Il Comune di Napoli ha prorogato la scadenza della rata a saldo della TARI dal 16 febbraio al 16 aprile 2026. Il versamento è in autoliquidazione: si paga anche senza ricevere l’avviso. Come calcolare l’importo e dove trovare il modello F24.
Manca poco più di una settimana alla scadenza del saldo TARI 2025 per i cittadini di Napoli. La Giunta Comunale ha fissato la nuova data al 16 aprile 2026, in sostituzione della precedente scadenza del 16 febbraio, concedendo ai contribuenti qualche settimana in più per provvedere al versamento.
È importante ricordare che il pagamento è in autoliquidazione: chi non ha ricevuto l’avviso postale è comunque tenuto a versare quanto dovuto entro la scadenza, calcolando autonomamente l’importo.
Le scadenze TARI 2025 in sintesi
Per chi avesse perso il filo dei pagamenti, ecco il riepilogo completo delle rate dell’annualità 2025:
Le prime tre rate in acconto — pari al 75% dell’importo complessivo calcolato sulle tariffe 2024 — sono scadute il 16 luglio, il 16 settembre e il 17 novembre 2025 (oppure in rata unica il 31 luglio 2025). La rata a saldo, calcolata sulle tariffe 2025 approvate dal Consiglio Comunale con Deliberazione n. 31 del 30 aprile 2025, è invece fissata al 16 aprile 2026.
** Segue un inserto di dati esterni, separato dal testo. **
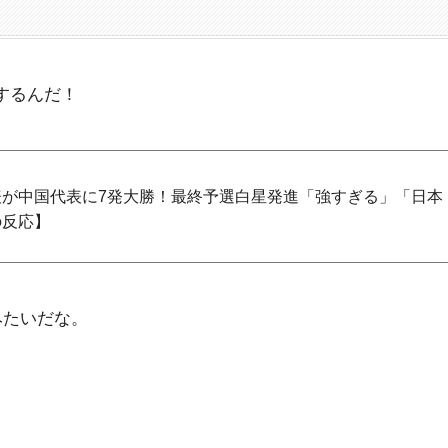
するんだ！
が中国代表に7発大勝！最終予選白星発進「強すぎる」「日本
の反応】
みたいだな。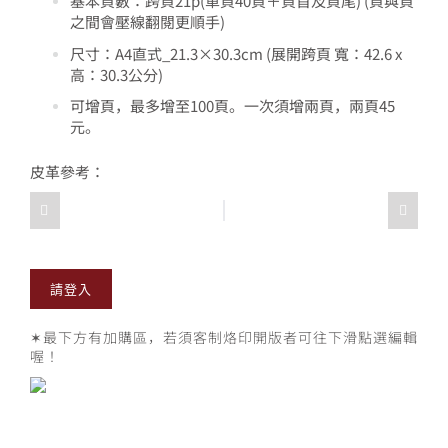
基本頁數：跨頁21p(單頁40頁＋頁首及頁尾) (頁與頁
之間會壓線翻閱更順手)
尺寸：A4直式_21.3×30.3cm (展開跨頁 寬：42.6 x
高：30.3公分)
可增頁，最多增至100頁。一次須增兩頁，兩頁45
元。
皮革參考：
請登入
✶最下方有加購區，若須客制烙印開版者可往下滑點選編輯
喔！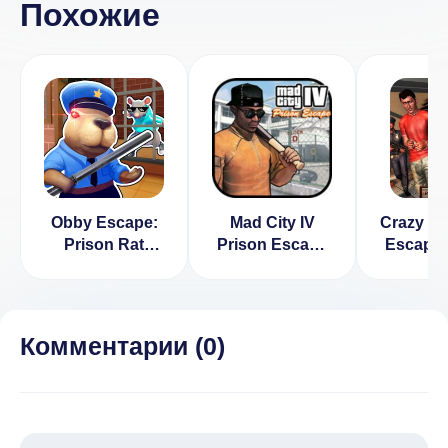
Похожие
Obby Escape:
Mad City IV
Crazy M
Prison Rat
Prison Escape
Escape
Dance
v 1.57 [ВЗЛОМ:
в
много денег]
разблок
v 
Комментарии (
0
)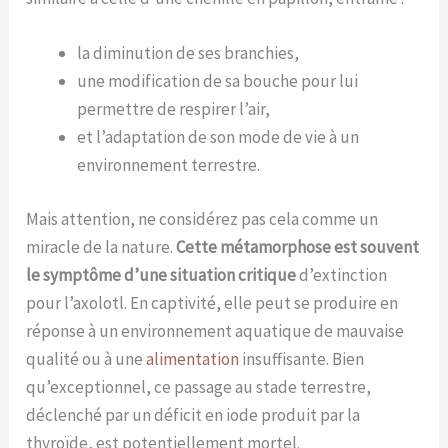
la diminution de ses branchies,
une modification de sa bouche pour lui
permettre de respirer l’air,
et l’adaptation de son mode de vie à un
environnement terrestre.
Mais attention, ne considérez pas cela comme un
miracle de la nature.
Cette métamorphose est souvent
le symptôme d’une situation critique
d’extinction
pour l’axolotl. En captivité, elle peut se produire en
réponse à un environnement aquatique de mauvaise
qualité ou à une
alimentation
insuffisante. Bien
qu’exceptionnel, ce passage au stade terrestre,
déclenché par un déficit en iode produit par la
thyroïde, est potentiellement mortel.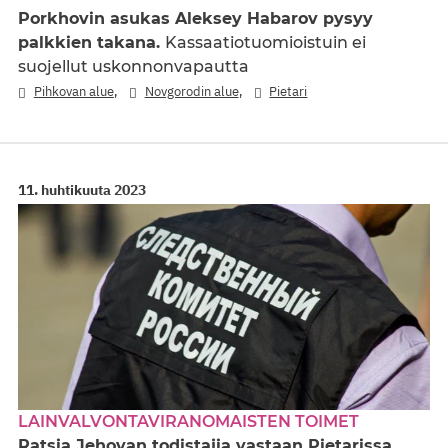
Porkhovin asukas Aleksey Habarov pysyy
palkkien takana.
Kassaatiotuomioistuin ei
suojellut uskonnonvapautta
,
,
Pihkovan alue
Novgorodin alue
Pietari
11. huhtikuuta 2023
LAINVALVONTAVIRANOMAISTEN TOIMET
Ratsia Jehovan todistajia vastaan Pietarissa.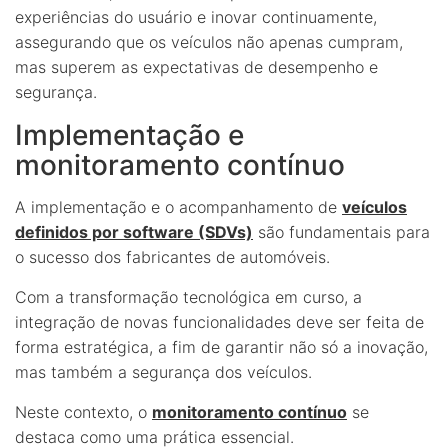
experiências do usuário e inovar continuamente,
assegurando que os veículos não apenas cumpram,
mas superem as expectativas de desempenho e
segurança.
Implementação e
monitoramento contínuo
A implementação e o acompanhamento de
veículos
definidos por software (SDVs)
são fundamentais para
o sucesso dos fabricantes de automóveis.
Com a transformação tecnológica em curso, a
integração de novas funcionalidades deve ser feita de
forma estratégica, a fim de garantir não só a inovação,
mas também a segurança dos veículos.
Neste contexto, o
monitoramento contínuo
se
destaca como uma prática essencial.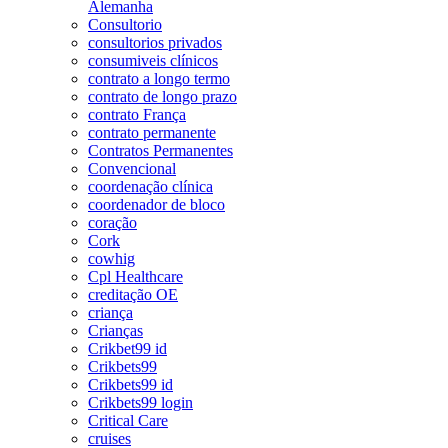
Alemanha
Consultorio
consultorios privados
consumiveis clínicos
contrato a longo termo
contrato de longo prazo
contrato França
contrato permanente
Contratos Permanentes
Convencional
coordenação clínica
coordenador de bloco
coração
Cork
cowhig
Cpl Healthcare
creditação OE
criança
Crianças
Crikbet99 id
Crikbets99
Crikbets99 id
Crikbets99 login
Critical Care
cruises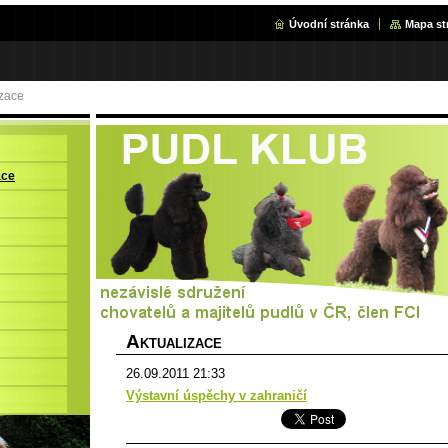
Úvodní stránka
Mapa st
izace
ace
A
KTUALIZACE
26.09.2011 21:33
Výstavní úspěchy v zahraničí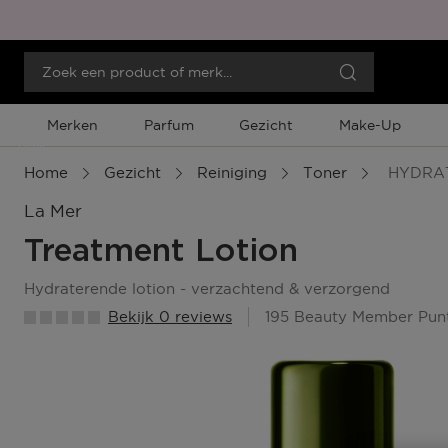
Merken
Parfum
Gezicht
Make-Up
Menu
Home
Gezicht
Reiniging
Toner
HYDRAT
La Mer
Treatment Lotion
hydraterende lotion - verzachtend & verzorgend
Bekijk 0 reviews
195 Beauty Member Pun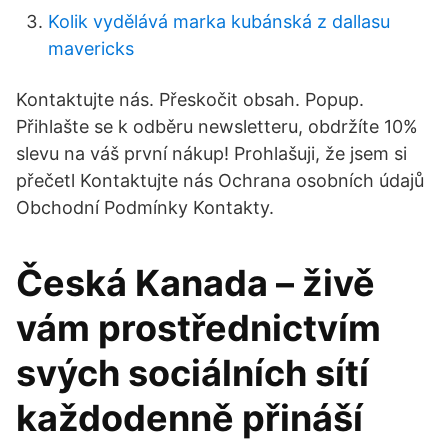
Kolik vydělává marka kubánská z dallasu
mavericks
Kontaktujte nás. Přeskočit obsah. Popup.
Přihlašte se k odběru newsletteru, obdržíte 10%
slevu na váš první nákup! Prohlašuji, že jsem si
přečetl Kontaktujte nás Ochrana osobních údajů
Obchodní Podmínky Kontakty.
Česká Kanada – živě
vám prostřednictvím
svých sociálních sítí
každodenně přináší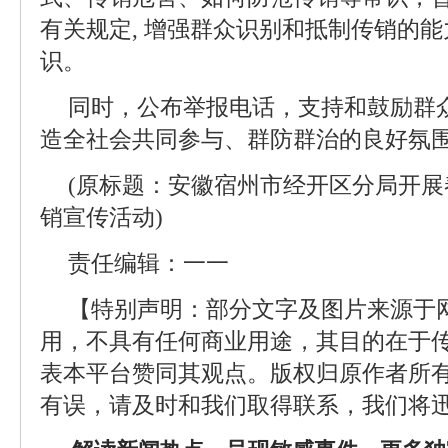
有关规定, 增强群众识别和抵制传销的
识。
同时，公布举报电话，支持和鼓励群
造全社会共同参与、群防群治的良好氛
(原标题：安徽宿州市经开区分局开
销宣传活动)
责任编辑：一一
【特别声明：部分文字及图片来源于
用，不具有任何商业用途，其目的在于
表本平台赞同其观点。版权归原作者所
有误，请及时和我们取得联系，我们将迅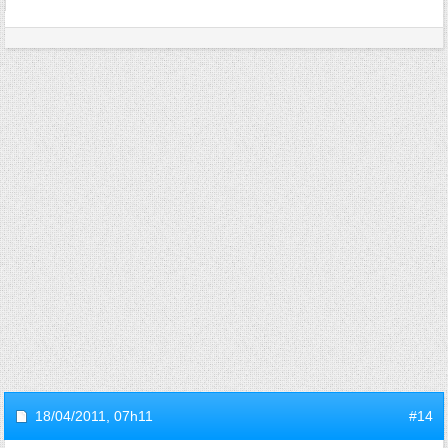
18/04/2011,
07h11
#14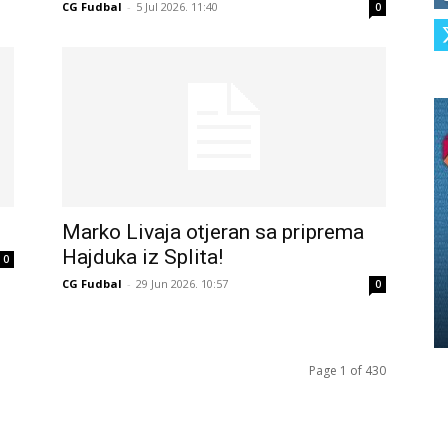
CG Fudbal
-
5 Jul 2026. 11:40
0
Marko Livaja otjeran sa priprema
Hajduka iz Splita!
0
CG Fudbal
-
29 Jun 2026. 10:57
0
Page 1 of 430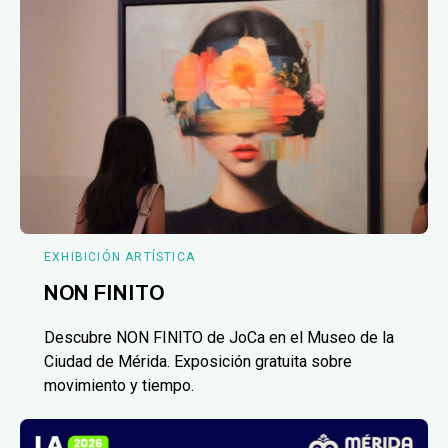
EXHIBICIÓN ARTÍSTICA
NON FINITO
Descubre NON FINITO de JoCa en el Museo de la
Ciudad de Mérida. Exposición gratuita sobre
movimiento y tiempo.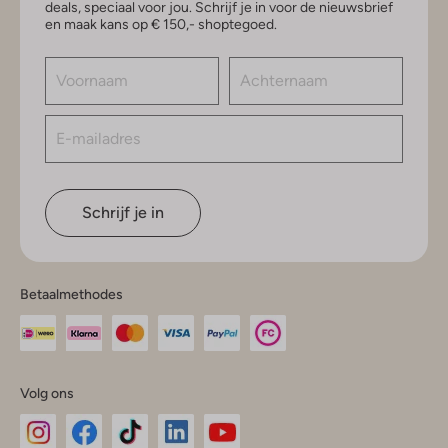
deals, speciaal voor jou. Schrijf je in voor de nieuwsbrief
en maak kans op € 150,- shoptegoed.
Schrijf je in
Betaalmethodes
Volg ons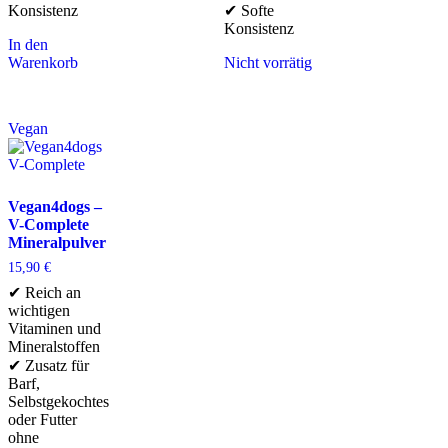
Konsistenz
✔ Softe
Konsistenz
In den
Warenkorb
Nicht vorrätig
Vegan
Vegan4dogs –
V-Complete
Mineralpulver
15,90
€
✔ Reich an
wichtigen
Vitaminen und
Mineralstoffen
✔ Zusatz für
Barf,
Selbstgekochtes
oder Futter
ohne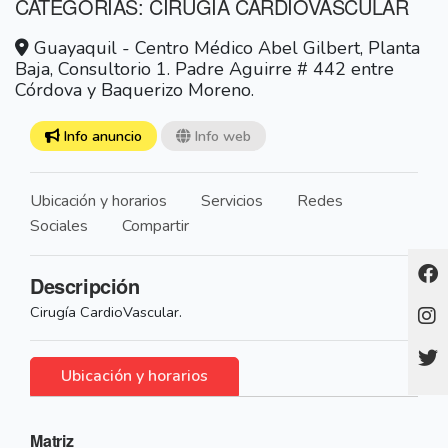
CATEGORÍAS: CIRUGIA CARDIOVASCULAR
Guayaquil - Centro Médico Abel Gilbert, Planta
Baja, Consultorio 1. Padre Aguirre # 442 entre
Córdova y Baquerizo Moreno.
Info anuncio
Info web
Ubicación y horarios
Servicios
Redes
Sociales
Compartir
Descripción
Cirugía CardioVascular.
Ubicación y horarios
Matriz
Come calcolare l’importo e stampare l’F24
Il Comune di Napoli mette a disposizione un simulatore online per calcolare la tassa dovuta e generare direttamente il modello F24 per il versamento. È raggiungibile tramite il Portale Tributi del Comune di Napoli: https://portale.comune.napoli.it/tributi
L’avviso non rispecchia la realtà? Come comunicarlo
Se l’avviso ricevuto non corrisponde alla situazione reale — per variazioni di superficie, cambio di residenza, cessazione dell’utenza o altri motivi — il contribuente deve calcolare autonomamente l’importo corretto e comunicare le variazioni all’ufficio TARI del Comune, inviando la relativa istanza ai seguenti indirizzi:
PEC: entrate.tari-tares-tarsu@pec.comune.napoli.it
Email: entrate.tari-tares-tarsu@comune.napoli.it
Il bonus sociale rifiuti: in attesa dei provvedimenti attuativi
Per il 2025 è prevista una componente perequativa UR3 di 6 euro per utenza, destinata a finanziare il bonus sociale rifiuti, che consisterà in uno sconto del 25% sulla TARI per le famiglie con ISEE al di sotto di determinate soglie. Al momento, tuttavia, il riconoscimento dell’agevolazione non è ancora possibile: si è in attesa dei provvedimenti attuativi nazionali che consentiranno ai Comuni di individuare automaticamente i beneficiari, senza necessità di presentare domanda. Non appena le disposizioni saranno disponibili, il Comune provvederà ai relativi adempimenti.
Cos’è la TARI
La TARI è la tassa sui rifiuti istituita con la Legge 147 del 27 dicembre 2013. È dovuta da chiunque detenga, a qualsiasi titolo, locali o aree scoperte adibiti a qualsiasi uso e suscettibili di produrre rifiuti urbani. Il vincolo di solidarietà si applica tra i componenti del nucleo familiare o tra chi utilizza in comune gli spazi.